Ainda não eram 7h00 quando dois pequenos da zona de Lomba saíram de casa no autocarro onde aguardaram durante meia hora num cruzamento por outros colegas transportados em táxis. É neste cruzamento que o autocarro fica à espera que três táxis e uma carrinha da Câmara Municipal façam as várias viagens e desdobramentos necessários para reunir os alunos que hão de seguir para a sede de concelho, a 30 quilómetros.

Neste território as distâncias em quilómetros são sempre multiplicadas pela curvas que rasgam as montanhas e não deixam andar depressa. As duas primeiras crianças que esperaram pelos colegas no autocarro desde as 7h00 serão as últimas a chegar a casa, depois das 19h00.

Este primeiro dia de aulas começou também quase de madrugada para o presidente da Câmara de Vinhais, Luís Fernandes, que foi para o terreno garantir “empenho para que tudo corra bem” e verificar eventuais necessidades de reajustamentos.

“Com o sacrífico de todos, dos encarregados de educação, dos pais, dos alunos, dos transportadores, dos professores e do agrupamento, conseguimos criar condições para que seja possível que os alunos cheguem a horas, apesar de todas estas dificuldades”, afirmou.

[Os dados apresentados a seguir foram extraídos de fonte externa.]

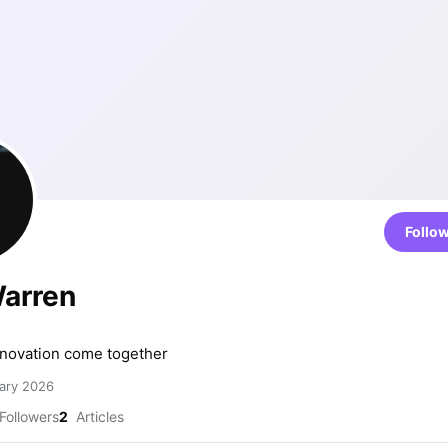
Follo
Warren
n
nnovation come together
ary 2026
Followers
2
Articles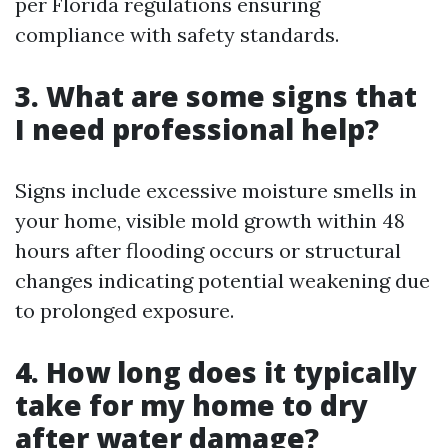
per Florida regulations ensuring
compliance with safety standards.
3. What are some signs that
I need professional help?
Signs include excessive moisture smells in
your home, visible mold growth within 48
hours after flooding occurs or structural
changes indicating potential weakening due
to prolonged exposure.
4. How long does it typically
take for my home to dry
after water damage?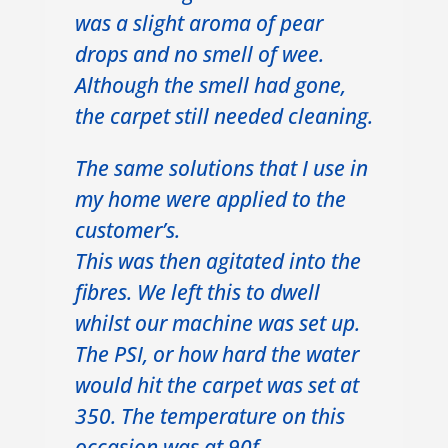
was a slight aroma of pear
drops and no smell of wee.
Although the smell had gone,
the carpet still needed cleaning.
The same solutions that I use in
my home were applied to the
customer’s.
This was then agitated into the
fibres. We left this to dwell
whilst our machine was set up.
The PSI, or how hard the water
would hit the carpet was set at
350. The temperature on this
occasion was at 90f.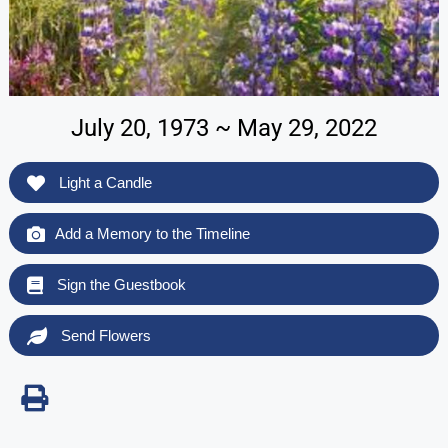
July 20, 1973 ~ May 29, 2022
Light a Candle
Add a Memory to the Timeline
Sign the Guestbook
Send Flowers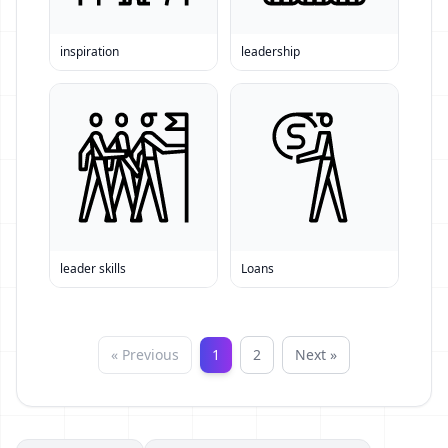
inspiration
leadership
leader skills
Loans
« Previous
1
2
Next »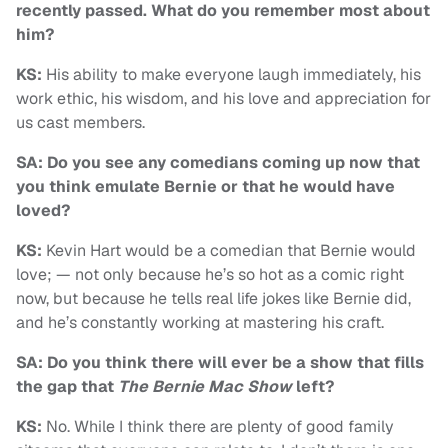
recently passed. What do you remember most about
him?
KS:
His ability to make everyone laugh immediately, his
work ethic, his wisdom, and his love and appreciation for
us cast members.
SA: Do you see any comedians coming up now that
you think emulate Bernie or that he would have
loved?
KS:
Kevin Hart would be a comedian that Bernie would
love; — not only because he’s so hot as a comic right
now, but because he tells real life jokes like Bernie did,
and he’s constantly working at mastering his craft.
SA: Do you think there will ever be a show that fills
the gap that
The Bernie Mac Show
left?
KS:
No. While I think there are plenty of good family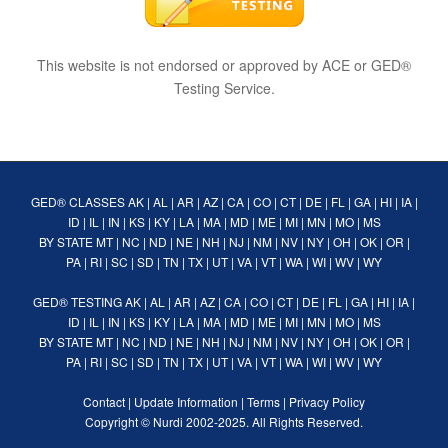
This website is not endorsed or approved by ACE or GED®
Testing Service.
GED® CLASSES
AK
|
AL
|
AR
|
AZ
|
CA
|
CO
|
CT
|
DE
|
FL
|
GA
|
HI
|
IA
|
ID
|
IL
|
IN
|
KS
|
KY
|
LA
|
MA
|
MD
|
ME
|
MI
|
MN
|
MO
|
MS
BY STATE
MT
|
NC
|
ND
|
NE
|
NH
|
NJ
|
NM
|
NV
|
NY
|
OH
|
OK
|
OR
|
PA
|
RI
|
SC
|
SD
|
TN
|
TX
|
UT
|
VA
|
VT
|
WA
|
WI
|
WV
|
WY
GED® TESTING
AK
|
AL
|
AR
|
AZ
|
CA
|
CO
|
CT
|
DE
|
FL
|
GA
|
HI
|
IA
|
ID
|
IL
|
IN
|
KS
|
KY
|
LA
|
MA
|
MD
|
ME
|
MI
|
MN
|
MO
|
MS
BY STATE
MT
|
NC
|
ND
|
NE
|
NH
|
NJ
|
NM
|
NV
|
NY
|
OH
|
OK
|
OR
|
PA
|
RI
|
SC
|
SD
|
TN
|
TX
|
UT
|
VA
|
VT
|
WA
|
WI
|
WV
|
WY
Contact
|
Update Information
|
Terms
|
Privacy Policy
Copyright ©
Nurdi
2002-2025. All Rights Reserved.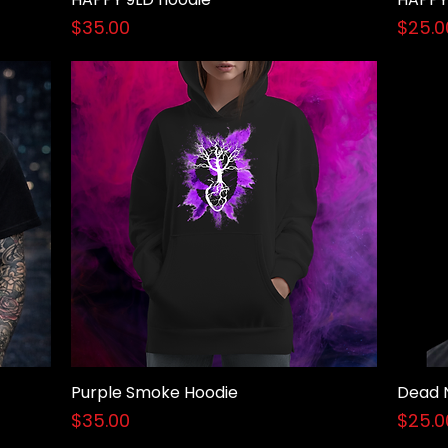
Price
Price
$35.00
$25.0
Purple Smoke Hoodie
Dead 
Quick View
Price
Price
$35.00
$25.0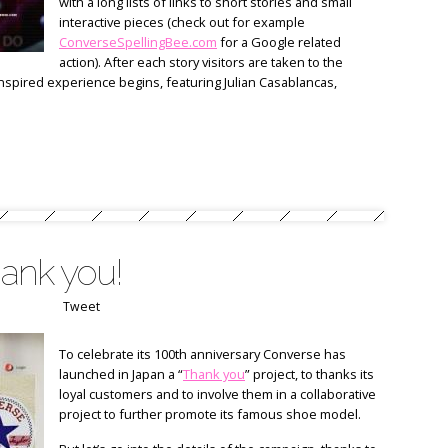
with a long lists of links to short stories and small
interactive pieces (check out for example
ConverseSpellingBee.com
for a Google related
action). After each story visitors are taken to the
spired experience begins, featuring Julian Casablancas,
ank you!
Tweet
To celebrate its 100th anniversary Converse has
launched in Japan a “
Thank you
” project, to thanks its
loyal customers and to involve them in a collaborative
project to further promote its famous shoe model.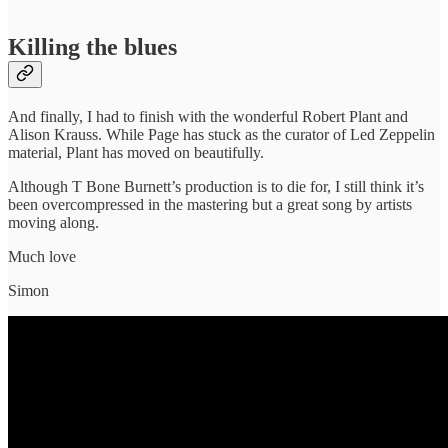
Killing the blues
And finally, I had to finish with the wonderful Robert Plant and
Alison Krauss. While Page has stuck as the curator of Led Zeppelin
material, Plant has moved on beautifully.
Although T Bone Burnett’s production is to die for, I still think it’s
been overcompressed in the mastering but a great song by artists
moving along.
Much love
Simon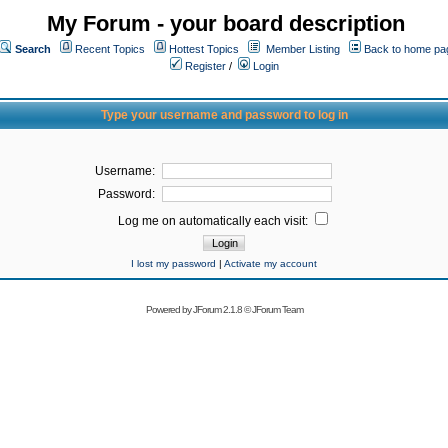
My Forum - your board description
Search
Recent Topics
Hottest Topics
Member Listing
Back to home pa
Register
/
Login
Type your username and password to log in
Username:
Password:
Log me on automatically each visit:
I lost my password
|
Activate my account
Powered by
JForum 2.1.8
©
JForum Team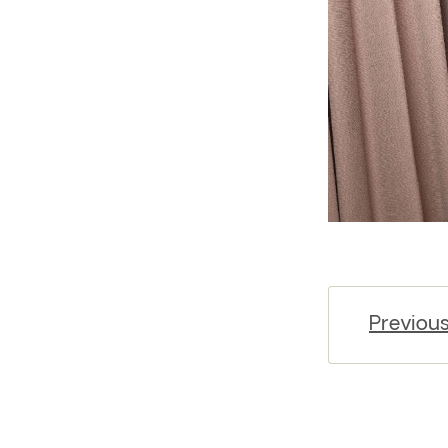
Previou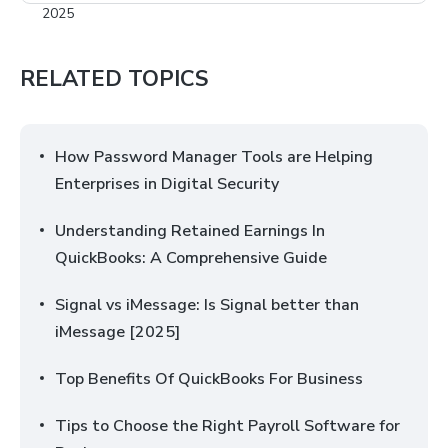
RELATED TOPICS
How Password Manager Tools are Helping
Enterprises in Digital Security
Understanding Retained Earnings In
QuickBooks: A Comprehensive Guide
Signal vs iMessage: Is Signal better than
iMessage [2025]
Top Benefits Of QuickBooks For Business
Tips to Choose the Right Payroll Software for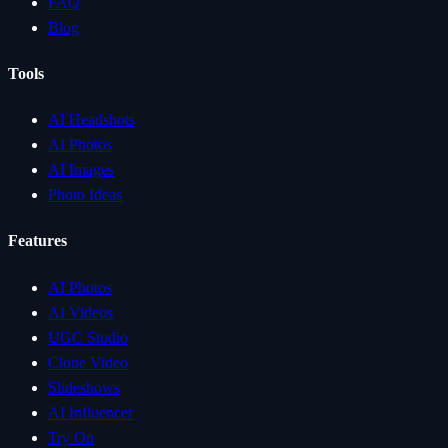
FAQ
Blog
Tools
AI Headshots
AI Photos
AI Images
Photo Ideas
Features
AI Photos
AI Videos
UGC Studio
Clone Video
Slideshows
AI Influencer
Try On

Ao todo, estiveram em viagens até às 9h00 cinco autocarros e 24 táxis, numa “operação logística com bastante dificuldade tendo em atenção os desdobramentos que é preciso fazer para cumprir as normas da lotação”, como salientou o autarca.

“Estamos a conseguir cumprir as normas com muita dificuldade porque temos aqui muita dificuldade ao nível de transportadores, são muitos circuitos, é um concelho muito grande, obriga-nos a uma grande logística e a uma operação para conseguir cumprir essas normas”, vincou.

O autarca e a Comunidade Intermunicipal (CIM) Terras de Trás-os-Montes já comunicaram ao Governo estas dificuldades, sem que ainda tenham obtido resposta.

O desdobramento dos transportes escolares para cumprir as regras sanitárias da pandemia quase que duplica o custo do município com este serviço, tendo em conta que nos anos anteriores a despesa rondava os 200 mil euros e este ano ultrapassará os 350 mil euros. “Era fundamental que o Governo nos ajude porque isto acarreta para estes municípios encargo financeiros muito superiores àquilo que era normal”, considerou.

O acréscimo nas despesas com a educação vai para além dos transportes escolares e reflete-se também no pessoal e refeições escolares. Tudo somado, Vinhais calcula que os cerca de 300 mil euros anuais para a educação irão disparar para “perto de meio milhão de euros”. “Para um município como o de Vinhais é muito significativo”, sublinhou.